Cher Marcel Bozonnet, y a-t-il de bonnes victimes de la censure et de mauvaises ? Faut-il faire entendre à la Comédie-Française des textes censurés d’auteurs biélorusses, irakiens, afghans et à l’abri de cette caution humanitaire, censurer l’oeuvre de Peter Handke en raison des opinions politiques de son auteur.

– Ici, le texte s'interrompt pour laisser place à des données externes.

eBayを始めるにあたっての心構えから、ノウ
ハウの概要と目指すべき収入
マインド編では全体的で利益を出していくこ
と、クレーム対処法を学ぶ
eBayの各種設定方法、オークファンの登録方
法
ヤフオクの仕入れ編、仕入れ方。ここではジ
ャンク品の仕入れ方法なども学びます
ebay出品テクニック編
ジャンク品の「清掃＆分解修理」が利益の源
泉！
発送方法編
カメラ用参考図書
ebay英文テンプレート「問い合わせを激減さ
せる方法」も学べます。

« Je comprends la position de ceux qui distinguent l’oeuvre de son auteur. Mais pour l’instant, je n’arrive pas à m’y résoudre. » Vous n’arrivez pas à vous résoudre à quoi ? À reconnaître une distinction entre l’oeuvre et l’auteur qui est au principe même de tout travail artistique et même de toute symbolisation. Avez-vous conscience que c’est de ce déni de représentation que s’alimentent et s’autorisent toutes les censures. Incompréhensible, votre décision est dangereuse car, dans un univers culturel où les décisions sont décentralisées, confiées à de nombreux décideurs locaux, mal informés et aux goûts souvent surdéterminés par les choix du marché, elle banalise la censure et la légitimité en lui donnant la caution de la Comédie-Française. Vous donnez des arguments par avance à tous ceux qui par lâcheté, conformisme ou stupidité vont se sentir un peu plus libres de dicter leur choix en matière culturelle.

« Même si la pièce de Handke ne fait pas oeuvre de propagande, elle offre à l’auteur une visibilité publique. Je n’avais pas envie de la lui donner. » Par cette déclaration imprudente, vous ne commettez pas seulement un contresens sur l’oeuvre de Peter Handke (sans parler de l’homme connu pour sa discrétion et qui chercha toute sa vie à échapper à cette visibilité que vous croyez devoir lui refuser), vous définissez le théâtre comme un espace de validation médiatique, vous lui conférez une fonction d’assentiment, de consécration et finalement de pouvoir. Vous affirmez haut et fort qu’il vous appartient à vous et à vous seul de donner de la visibilité à tel auteur ou de plonger tel autre dans l’obscurité. Vous réduisez l¹homme de théâtre que vous êtes à un faiseur de réputation. Vous en revenez au théâtre bourgeois. Votre seul argument pour justifier cette censure d’État, c’est que selon vos dires, « [vous] n’avez pas envie » de donner de la visibilité à Peter Handke. Le théâtre est un lieu essentiel du politique non parce qu’il donne de la visibilité à des auteurs et à leurs opinions, mais parce qu’il fait entendre des voix inouïes, des perceptions étouffées ; le tumulte inaudible de la démocratie en devenir.

Votre « sang n’a fait qu’un tour » dites-vous à la lecture d’un article de journal ? » De quel sang parlez-vous ? Et de quel tour s’agit-il sinon de ces tours que nous jouent les fantômes et dont Kafka disait qu’ils retournaient les mots dans sa main.

En interdisant Peter Handke, vous ne prenez pas seulement une décision contestable, vous cédez sur l’essentiel : la raison d’être du théâtre est de pratiquer des ouvertures dans le mutisme ambiant, de créer des espaces d’écoute et de résonance.

La voix de Peter Handke nous est nécessaire, elle participe de notre culture commune. Vous n’avez pas le droit de l’interdire.

(1) Christian Salmon est écrivain. Il a participé en 1994 à la fondation du Parlement international des écrivains et du réseau des villes refuges. Dernier ouvrage publié : Verbicide (Éditions Climats 2005).